* To do *
Once the line with "员，来自五湖四海，大多是拥有专业背景的年轻人，包括律师、" is found in the entries below, print it and each following line exactly, stopping after the line with "过往变得理性务实了，参选人可以集中精力就公共政策进行深"; print nothing else.

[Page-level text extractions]
━━━━━━
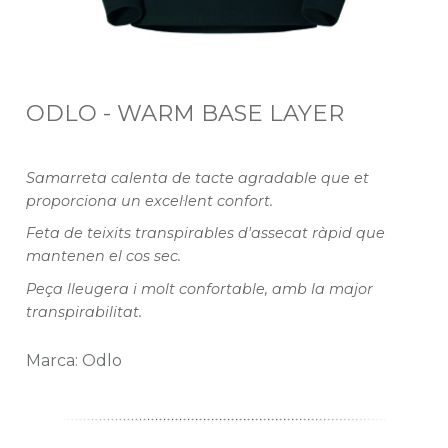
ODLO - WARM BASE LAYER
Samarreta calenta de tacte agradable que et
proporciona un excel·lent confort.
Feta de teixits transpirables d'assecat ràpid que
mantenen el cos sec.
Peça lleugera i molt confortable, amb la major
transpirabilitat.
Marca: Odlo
━━━━━━
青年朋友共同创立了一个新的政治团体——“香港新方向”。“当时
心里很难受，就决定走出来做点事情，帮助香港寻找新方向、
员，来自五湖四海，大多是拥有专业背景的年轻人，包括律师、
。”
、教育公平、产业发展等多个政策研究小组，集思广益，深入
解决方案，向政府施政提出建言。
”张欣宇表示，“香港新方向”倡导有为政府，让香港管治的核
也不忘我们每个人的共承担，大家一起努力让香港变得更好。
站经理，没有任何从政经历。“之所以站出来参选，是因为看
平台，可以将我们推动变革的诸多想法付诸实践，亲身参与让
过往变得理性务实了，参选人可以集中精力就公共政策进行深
━━━━━━
* Solution to the exercise *
员，来自五湖四海，大多是拥有专业背景的年轻人，包括律师、
。”
、教育公平、产业发展等多个政策研究小组，集思广益，深入
解决方案，向政府施政提出建言。
”张欣宇表示，“香港新方向”倡导有为政府，让香港管治的核
也不忘我们每个人的共承担，大家一起努力让香港变得更好。
站经理，没有任何从政经历。“之所以站出来参选，是因为看
平台，可以将我们推动变革的诸多想法付诸实践，亲身参与让
过往变得理性务实了，参选人可以集中精力就公共政策进行深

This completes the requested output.